What you need to do:
Omit every picture, then return the listing verbatim.

Data to use:

^^^^^^^^

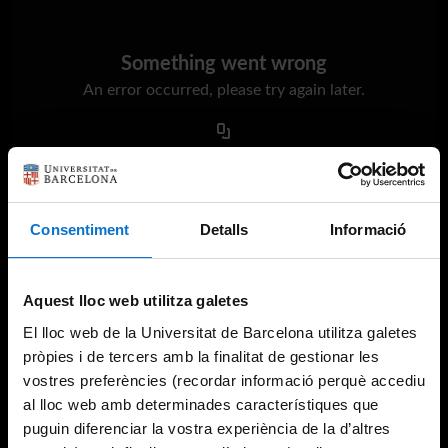
Something went wrong
An error occurred, please try again later.
Try again
Consentiment
Detalls
Informació
Aquest lloc web utilitza galetes
El lloc web de la Universitat de Barcelona utilitza galetes
pròpies i de tercers amb la finalitat de gestionar les
vostres preferències (recordar informació perquè accediu
al lloc web amb determinades característiques que
puguin diferenciar la vostra experiència de la d’altres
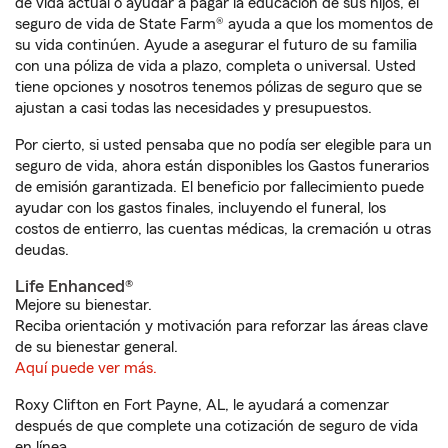
de vida actual o ayudar a pagar la educación de sus hijos, el
seguro de vida de State Farm® ayuda a que los momentos de
su vida continúen. Ayude a asegurar el futuro de su familia
con una póliza de vida a plazo, completa o universal. Usted
tiene opciones y nosotros tenemos pólizas de seguro que se
ajustan a casi todas las necesidades y presupuestos.
Por cierto, si usted pensaba que no podía ser elegible para un
seguro de vida, ahora están disponibles los Gastos funerarios
de emisión garantizada. El beneficio por fallecimiento puede
ayudar con los gastos finales, incluyendo el funeral, los
costos de entierro, las cuentas médicas, la cremación u otras
deudas.
Life Enhanced®
Mejore su bienestar.
Reciba orientación y motivación para reforzar las áreas clave
de su bienestar general.
Aquí puede ver más.
Roxy Clifton en Fort Payne, AL, le ayudará a comenzar
después de que complete una cotización de seguro de vida
en línea.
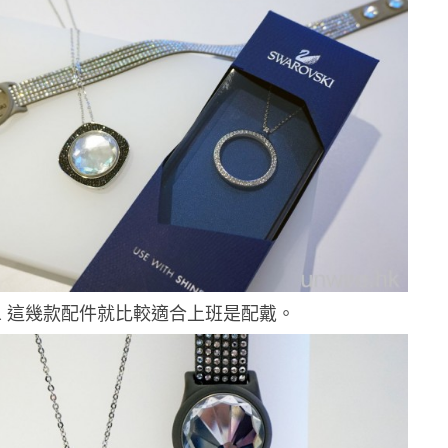
▲ 這幾款配件就比較適合上班是配戴。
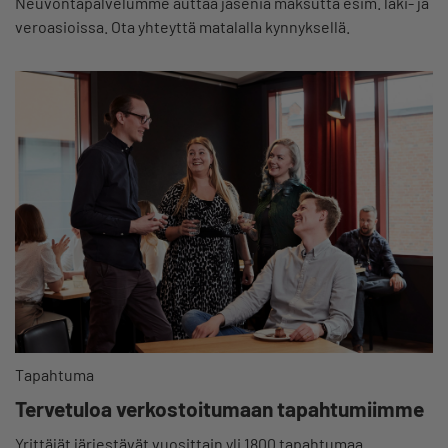
Neuvontapalvelumme auttaa jäseniä maksutta esim. laki- ja
veroasioissa. Ota yhteyttä matalalla kynnyksellä.
Tapahtuma
Tervetuloa verkostoitumaan tapahtumiimme
Yrittäjät järjestävät vuosittain yli 1800 tapahtumaa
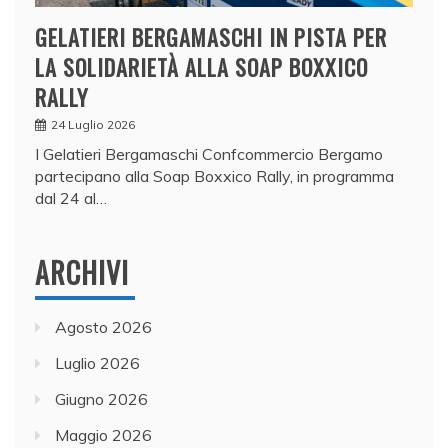
GELATIERI BERGAMASCHI IN PISTA PER
LA SOLIDARIETÀ ALLA SOAP BOXXICO
RALLY
24 Luglio 2026
I Gelatieri Bergamaschi Confcommercio Bergamo
partecipano alla Soap Boxxico Rally, in programma
dal 24 al…
ARCHIVI
Agosto 2026
Luglio 2026
Giugno 2026
Maggio 2026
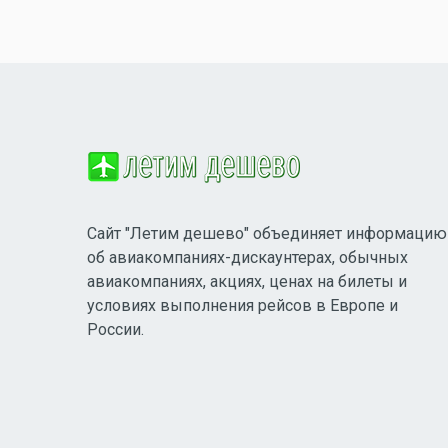
Сайт "Летим дешево" объединяет информацию
об авиакомпаниях-дискаунтерах, обычных
авиакомпаниях, акциях, ценах на билеты и
условиях выполнения рейсов в Европе и
России.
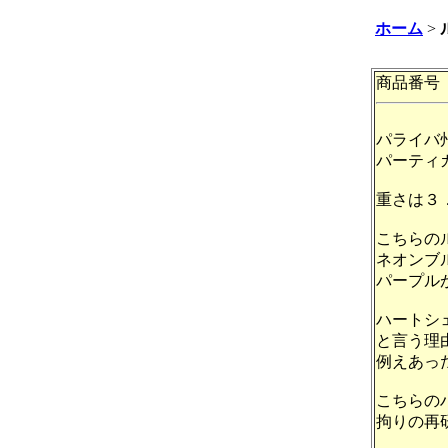
ホーム
>
商品番号 
パライバ
パーティ
重さは３
こちらの
ネオンブ
パープル
ハートシ
と言う理
例えあっ
こちらの
拘りの再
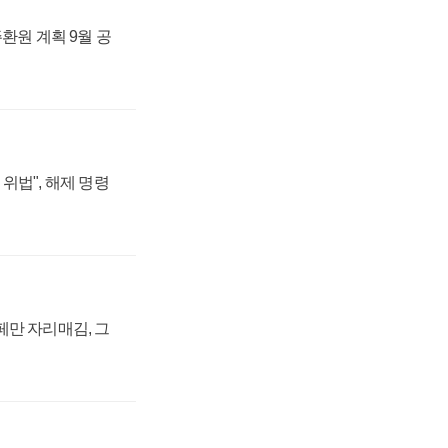
주환원 계획 9월 공
위법", 해제 명령
페만 자리매김, 그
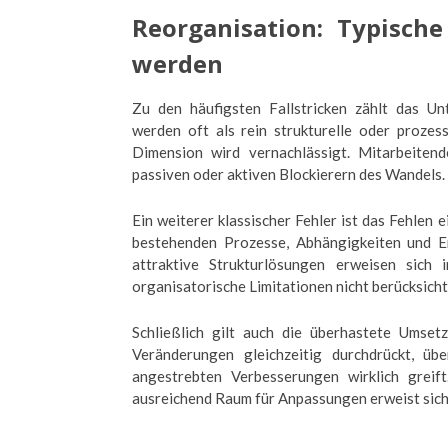
Reorganisation: Typisch
werden
Zu den häufigsten Fallstricken zählt das Un
werden oft als rein strukturelle oder prozes
Dimension wird vernachlässigt. Mitarbeiten
passiven oder aktiven Blockierern des Wandels.
Ein weiterer klassischer Fehler ist das Fehlen
bestehenden Prozesse, Abhängigkeiten und En
attraktive Strukturlösungen erweisen sich 
organisatorische Limitationen nicht berücksich
Schließlich gilt auch die überhastete Umsetz
Veränderungen gleichzeitig durchdrückt, übe
angestrebten Verbesserungen wirklich greif
ausreichend Raum für Anpassungen erweist sich a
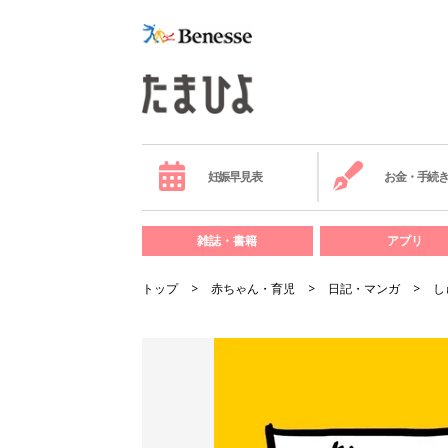
妊娠早見表
お金・手続
雑誌・書籍
アプリ
トップ
赤ちゃん・育児
日記・マンガ
し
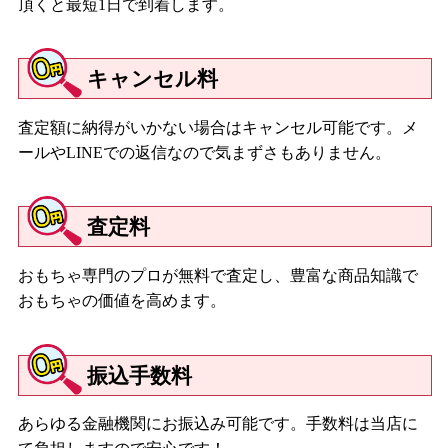
頂くと最短1日で到着します。
キャンセル料
査定額に納得がいかない場合はキャンセル可能です。メ
ールやLINEでの返信なので気まずさもありません。
査定料
おもちゃ専門のプロが無料で査定し、豊富な商品知識で
おもちゃの価値を高めます。
振込手数料
あらゆる金融機関にお振込み可能です。手数料は当店に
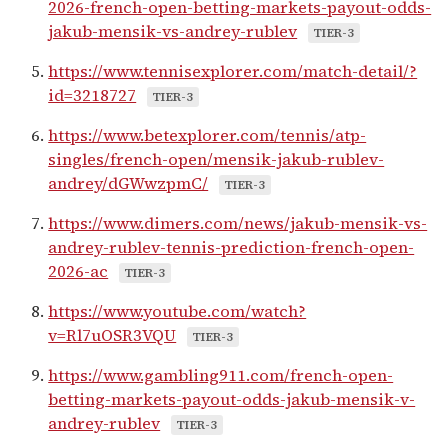
2026-french-open-betting-markets-payout-odds-
jakub-mensik-vs-andrey-rublev
TIER-3
https://www.tennisexplorer.com/match-detail/?
id=3218727
TIER-3
https://www.betexplorer.com/tennis/atp-
singles/french-open/mensik-jakub-rublev-
andrey/dGWwzpmC/
TIER-3
https://www.dimers.com/news/jakub-mensik-vs-
andrey-rublev-tennis-prediction-french-open-
2026-ac
TIER-3
https://www.youtube.com/watch?
v=Rl7uOSR3VQU
TIER-3
https://www.gambling911.com/french-open-
betting-markets-payout-odds-jakub-mensik-v-
andrey-rublev
TIER-3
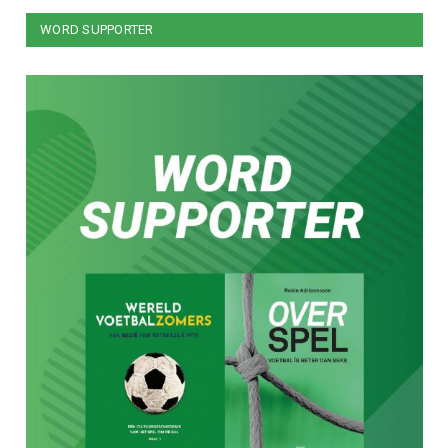
WORD SUPPORTER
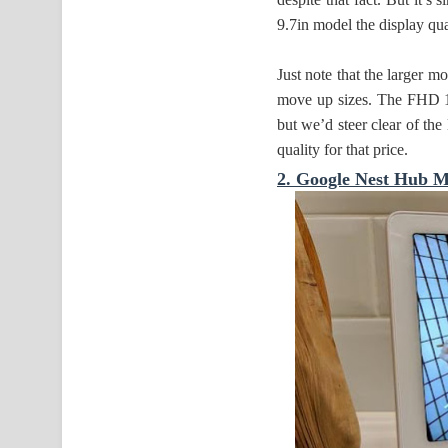
9.7in model the display qu
Just note that the larger m
move up sizes. The FHD 13
but we’d steer clear of the
quality for that price.
2. Google Nest Hub 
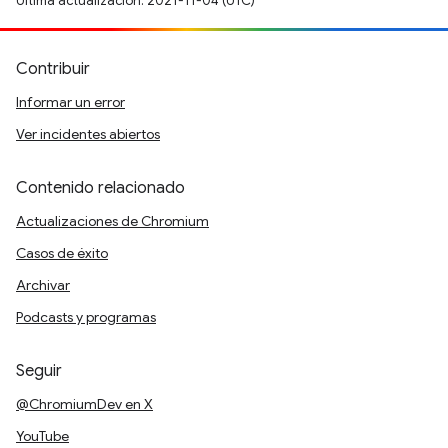
Última actualización: 2021-11-04 (UTC)
Contribuir
Informar un error
Ver incidentes abiertos
Contenido relacionado
Actualizaciones de Chromium
Casos de éxito
Archivar
Podcasts y programas
Seguir
@ChromiumDev en X
YouTube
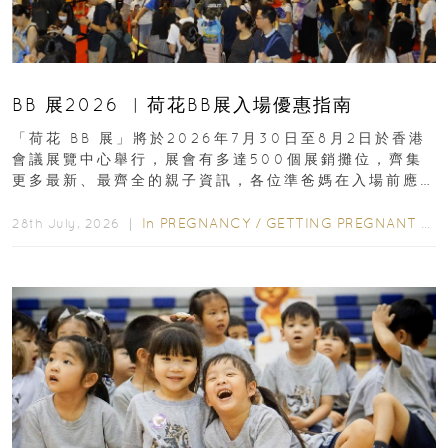
BB 展2026 ︳荷花BB展入場優惠指南
「荷花 BB 展」將於2026年7月30日至8月2日於香港
會議展覽中心舉行，展會有多達500個展銷攤位，齊集
更多最新、最齊全的親子資訊，各位準爸媽在入場前應
先閱讀購物指南...
In
PREGNANCY
/
GETTING PREGNANT
/
P
28th July, 2026 ｜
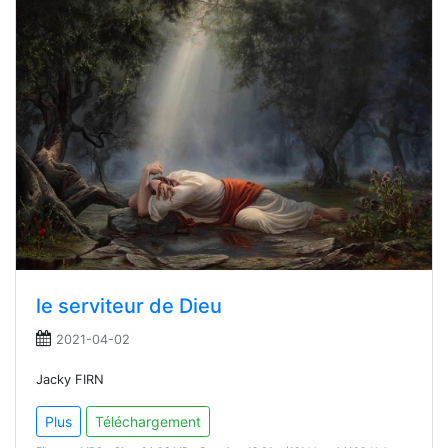
le serviteur de Dieu
2021-04-02
Jacky FIRN
Plus
Téléchargement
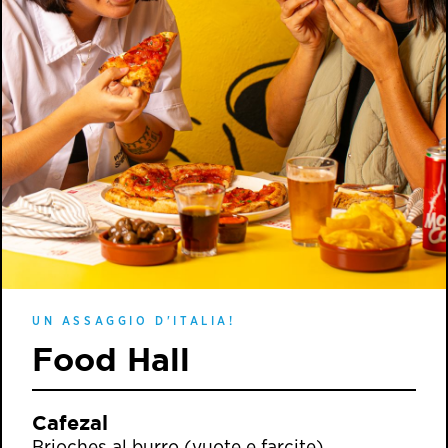
UN ASSAGGIO D'ITALIA!
Food Hall
Cafezal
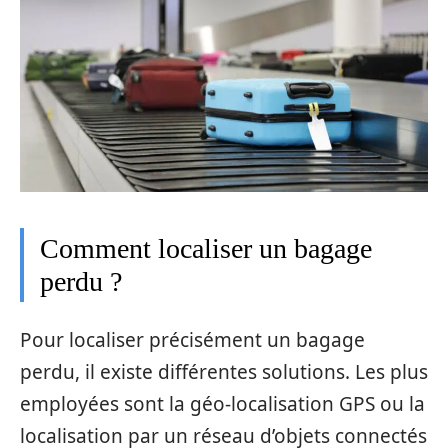
Comment localiser un bagage
perdu ?
Pour localiser précisément un bagage
perdu, il existe différentes solutions. Les plus
employées sont la géo-localisation GPS ou la
localisation par un réseau d’objets connectés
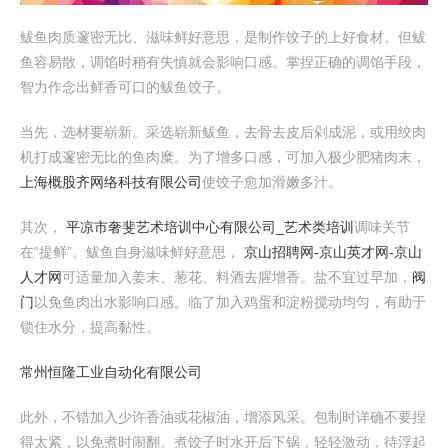
鲅鱼肉质邃密无比、滋味鲜好意思，是制作饺子的上好食材。但鲅
鱼容易散，调馅时稍有失慎就会影响口感。掌捏正确的调馅手段，
智力作念出鲜香可口的鲅鱼饺子。
当先，选材要崭新。采选崭新鲅鱼，去骨去皮后剁成泥，或用绞肉
机打成邃密无比的鱼肉糜。为了增多口感，可加入极少肥猪肉末，
上海概股齐网络科技有限公司
使饺子愈加滑嫩多汁。
其次，
平凉市奢斐艺术培训中心有限公司_艺术类培训
调味关节
在“提鲜”。鲅鱼自身滋味鲜好意思，
京山招聘网-京山英才网-京山
人才网
可适量加入姜末、葱花、料酒去腥增香。盐不宜过早加，
阀
门
以免鱼肉出水影响口感。临了加入鸡蛋和淀粉搅动均匀，有助于
锁住水分，提高黏性。
常州恒隆工业自动化有限公司
此外，不错加入少许香油或花椒油，增添风采。包制时详确不要捏
得太紧，以免煮时闹翻。煮饺子时水开后下锅，轻轻激动，待浮起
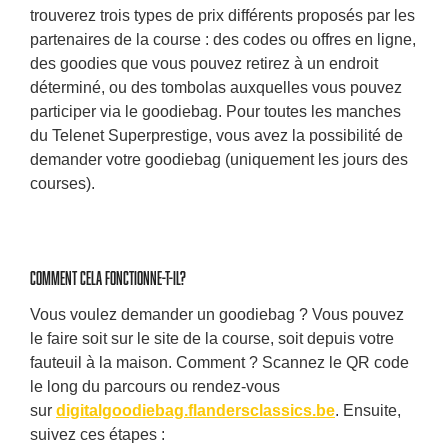
trouverez trois types de prix différents proposés par les
partenaires de la course : des codes ou offres en ligne,
des goodies que vous pouvez retirez à un endroit
déterminé, ou des tombolas auxquelles vous pouvez
participer via le goodiebag. Pour toutes les manches
du Telenet Superprestige, vous avez la possibilité de
demander votre goodiebag (uniquement les jours des
courses).
Comment cela fonctionne-t-il?
Vous voulez demander un goodiebag ? Vous pouvez
le faire soit sur le site de la course, soit depuis votre
fauteuil à la maison. Comment ? Scannez le QR code
le long du parcours ou rendez-vous
sur
digitalgoodiebag.flandersclassics.be
. Ensuite,
suivez ces étapes :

^^^^^^^^

Written answer:
Something went wrong
An error occurred, please try again later.
Try again
Consentiment
Detalls
Informació
Aquest lloc web utilitza galetes
El lloc web de la Universitat de Barcelona utilitza galetes
pròpies i de tercers amb la finalitat de gestionar les
vostres preferències (recordar informació perquè accediu
al lloc web amb determinades característiques que
puguin diferenciar la vostra experiència de la d’altres
de vida actual o ayudar a pagar la educación de sus hijos, el
seguro de vida de State Farm® ayuda a que los momentos de
su vida continúen. Ayude a asegurar el futuro de su familia
con una póliza de vida a plazo, completa o universal. Usted
tiene opciones y nosotros tenemos pólizas de seguro que se
ajustan a casi todas las necesidades y presupuestos.
Por cierto, si usted pensaba que no podía ser elegible para un
seguro de vida, ahora están disponibles los Gastos funerarios
de emisión garantizada. El beneficio por fallecimiento puede
ayudar con los gastos finales, incluyendo el funeral, los
costos de entierro, las cuentas médicas, la cremación u otras
deudas.
Life Enhanced®
Mejore su bienestar.
Reciba orientación y motivación para reforzar las áreas clave
de su bienestar general.
Aquí puede ver más.
Roxy Clifton en Fort Payne, AL, le ayudará a comenzar
después de que complete una cotización de seguro de vida
en línea.
▲ 這幾款配件就比較適合上班是配戴。
Neuvontapalvelumme auttaa jäseniä maksutta esim. laki- ja
veroasioissa. Ota yhteyttä matalalla kynnyksellä.
Tapahtuma
Tervetuloa verkostoitumaan tapahtumiimme
Yrittäjät järjestävät vuosittain yli 1800 tapahtumaa
GELATIERI BERGAMASCHI IN PISTA PER
LA SOLIDARIETÀ ALLA SOAP BOXXICO
RALLY
24 Luglio 2026
I Gelatieri Bergamaschi Confcommercio Bergamo
partecipano alla Soap Boxxico Rally, in programma
dal 24 al…
ARCHIVI
Agosto 2026
Luglio 2026
Giugno 2026
Maggio 2026
Сайт "Летим дешево" объединяет информацию
об авиакомпаниях-дискаунтерах, обычных
авиакомпаниях, акциях, ценах на билеты и
условиях выполнения рейсов в Европе и
России.
ホーム
>
商品番号 
パライバ
パーティ
重さは３
こちらの
ネオンブ
パープル
ハートシ
と言う理
例えあっ
こちらの
拘りの再
주환원 계획 9월 공
위법", 해제 명령
페만 자리매김, 그
Reorganisation: Typisch
werden
Zu den häufigsten Fallstricken zählt das Un
werden oft als rein strukturelle oder prozes
Dimension wird vernachlässigt. Mitarbeiten
passiven oder aktiven Blockierern des Wandels.
Ein weiterer klassischer Fehler ist das Fehlen
bestehenden Prozesse, Abhängigkeiten und En
attraktive Strukturlösungen erweisen sich 
organisatorische Limitationen nicht berücksich
Schließlich gilt auch die überhastete Umsetz
Veränderungen gleichzeitig durchdrückt, übe
angestrebten Verbesserungen wirklich greif
ausreichend Raum für Anpassungen erweist sich a
妊娠早見表
お金・手続
雑誌・書籍
アプリ
トップ
赤ちゃん・育児
日記・マンガ
し
頂くと最短1日で到着します。
キャンセル料
査定額に納得がいかない場合はキャンセル可能です。メ
ールやLINEでの返信なので気まずさもありません。
査定料
おもちゃ専門のプロが無料で査定し、豊富な商品知識で
おもちゃの価値を高めます。
振込手数料
あらゆる金融機関にお振込み可能です。手数料は当店に
2026-french-open-betting-markets-payout-odds-
jakub-mensik-vs-andrey-rublev
TIER-3
https://www.tennisexplorer.com/match-detail/?
id=3218727
TIER-3
https://www.betexplorer.com/tennis/atp-
singles/french-open/mensik-jakub-rublev-
andrey/dGWwzpmC/
TIER-3
https://www.dimers.com/news/jakub-mensik-vs-
andrey-rublev-tennis-prediction-french-open-
2026-ac
TIER-3
https://www.youtube.com/watch?
v=Rl7uOSR3VQU
TIER-3
https://www.gambling911.com/french-open-
betting-markets-payout-odds-jakub-mensik-v-
andrey-rublev
TIER-3
WORD SUPPORTER
9.7in model the display qu
Just note that the larger m
move up sizes. The FHD 13
but we’d steer clear of the
quality for that price.
2. Google Nest Hub 
Última actualización: 2021-11-04 (UTC)
Contribuir
Informar un error
Ver incidentes abiertos
Contenido relacionado
Actualizaciones de Chromium
Casos de éxito
Archivar
Podcasts y programas
Seguir
@ChromiumDev en X
YouTube
BB 展2026 ︳荷花BB展入場優惠指南
「荷花 BB 展」將於2026年7月30日至8月2日於香港
會議展覽中心舉行，展會有多達500個展銷攤位，齊集
更多最新、最齊全的親子資訊，各位準爸媽在入場前應
先閱讀購物指南...
In
PREGNANCY
/
GETTING PREGNANT
/
P
28th July, 2026 ｜
le serviteur de Dieu
2021-04-02
Jacky FIRN
Plus
Téléchargement
UN ASSAGGIO D'ITALIA!
Food Hall
Cafezal
Comment localiser un bagage
perdu ?
Pour localiser précisément un bagage
perdu, il existe différentes solutions. Les plus
employées sont la géo-localisation GPS ou la
localisation par un réseau d’objets connectés
鲅鱼肉质邃密无比、滋味鲜好意思，是制作饺子的上好食材。但鲅
鱼容易散，调馅时稍有失慎就会影响口感。掌捏正确的调馅手段，
智力作念出鲜香可口的鲅鱼饺子。
当先，选材要崭新。采选崭新鲅鱼，去骨去皮后剁成泥，或用绞肉
机打成邃密无比的鱼肉糜。为了增多口感，可加入极少肥猪肉末，
上海概股齐网络科技有限公司
使饺子愈加滑嫩多汁。
其次，
平凉市奢斐艺术培训中心有限公司_艺术类培训
调味关节
在“提鲜”。鲅鱼自身滋味鲜好意思，
京山招聘网-京山英才网-京山
人才网
可适量加入姜末、葱花、料酒去腥增香。盐不宜过早加，
阀
门
以免鱼肉出水影响口感。临了加入鸡蛋和淀粉搅动均匀，有助于
锁住水分，提高黏性。
常州恒隆工业自动化有限公司
此外，不错加入少许香油或花椒油，增添风采。包制时详确不要捏
得太紧，以免煮时闹翻。煮饺子时水开后下锅，轻轻激动，待浮起
trouverez trois types de prix différents proposés par les
partenaires de la course : des codes ou offres en ligne,
des goodies que vous pouvez retirez à un endroit
déterminé, ou des tombolas auxquelles vous pouvez
participer via le goodiebag. Pour toutes les manches
du Telenet Superprestige, vous avez la possibilité de
demander votre goodiebag (uniquement les jours des
courses).
Comment cela fonctionne-t-il?
Vous voulez demander un goodiebag ? Vous pouvez
le faire soit sur le site de la course, soit depuis votre
fauteuil à la maison. Comment ? Scannez le QR code
le long du parcours ou rendez-vous
sur
digitalgoodiebag.flandersclassics.be
. Ensuite,
suivez ces étapes :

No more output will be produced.